More recently, a number of eDiscovery custody disputes have arisen in employment law cases. This makes sense, since companies have increasingly outsourced human resources and payroll functions to third party vendors. In Kiser v. Pride Communications, Inc., 2011 U.S. Dist. LEXIS 124124 (D. Nev. 2011), the court compelled the defendant to produce its payroll and time-clock records, rejecting an argument that the defendant used a third-party payroll vendor to process and maintain the data. In the court’s view, it was “inconceivable” that the defendant lacked the ability to request – i.e., “control” – the records from this vendor.
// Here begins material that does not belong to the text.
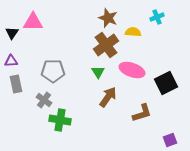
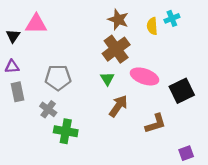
yellow semicircle: (133, 32) -> (152, 26), moved, turned -98

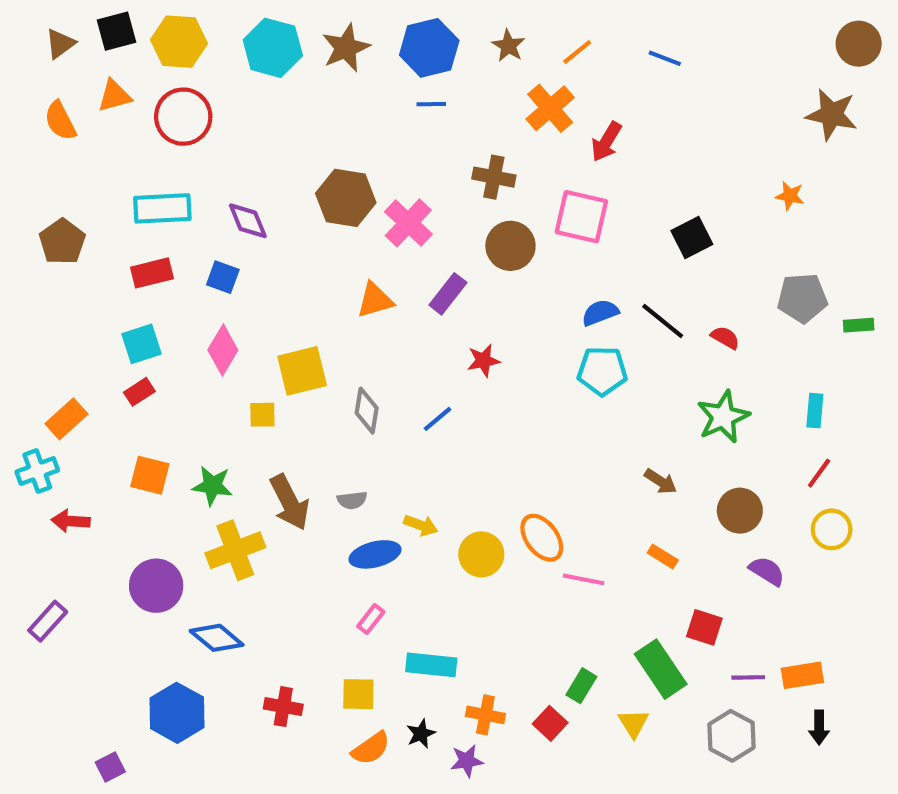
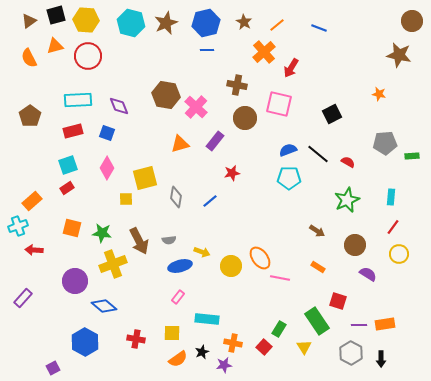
black arrow: (819, 727) -> (381, 359), moved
Similarly, in a Title VII case, Chura v. Delmar Gardens of Lenexa, Inc., 2012 U.S. Dist. LEXIS 36893 (D. Kan. 2012), the court rejected the defendant’s argument that it had no duty to produce system schematics that were kept by a third-party IT vendor. Rather, the court directed that “[i]f responsive documents are in the possession of its IT service provider but Defendant has authority or control over the documents, then Defendant has a duty to contact the IT service provider and obtain any responsive documents being maintained by the IT service provider.” By contrast, in a wrongful termination case, Abulsaad v. Reliable and Loyal Management, 2012 U.S. Dist. LEXIS 122721 (E.D.N.C. 2012), the court held that the defendant, a temp agency, did not “control” the medical records of the clinic at which its employee had spent his time before being let go.

  1. Implications

These cases suggest a few observations. First, to resist discovery, it is not enough to say that the information is kept by a vendor. Instead, a party must consider the extent to which it has the right to collect the requested information upon request. If it does, it is more likely that courts will find that the party “controls” the documents for purposes of Rule 34(a).

Second, because eDiscovery custody disputes turn on whether a party has “the legal right” to obtain documents, the terms of vendor agreements are critically important. Service agreements with payroll processors, document management providers, and similar vendors should therefore be drafted with the possibility of future litigation in mind. Such agreements should specify who controls the underlying data, who controls the metadata, and who controls the formulas by which the data is analyzed. While perhaps not dispositive, such provisions may provide additional arguments.

Third, remember that “control” is still only one piece of the analysis of production obligations. Courts will also balance the burden and cost of the production (which, with extensive database data maintained by third parties, often in forms that are largely inaccessible without costly hardware, may be considerable), with the relevance and importance of the requested information.

Finally, it is important to appreciate how custody disputes can add time, expense, and complication to the eDiscovery process. Therefore, parties should engage competent eDiscovery counsel to spot custody issues early on in the process and to minimize disruptions and delays down the road.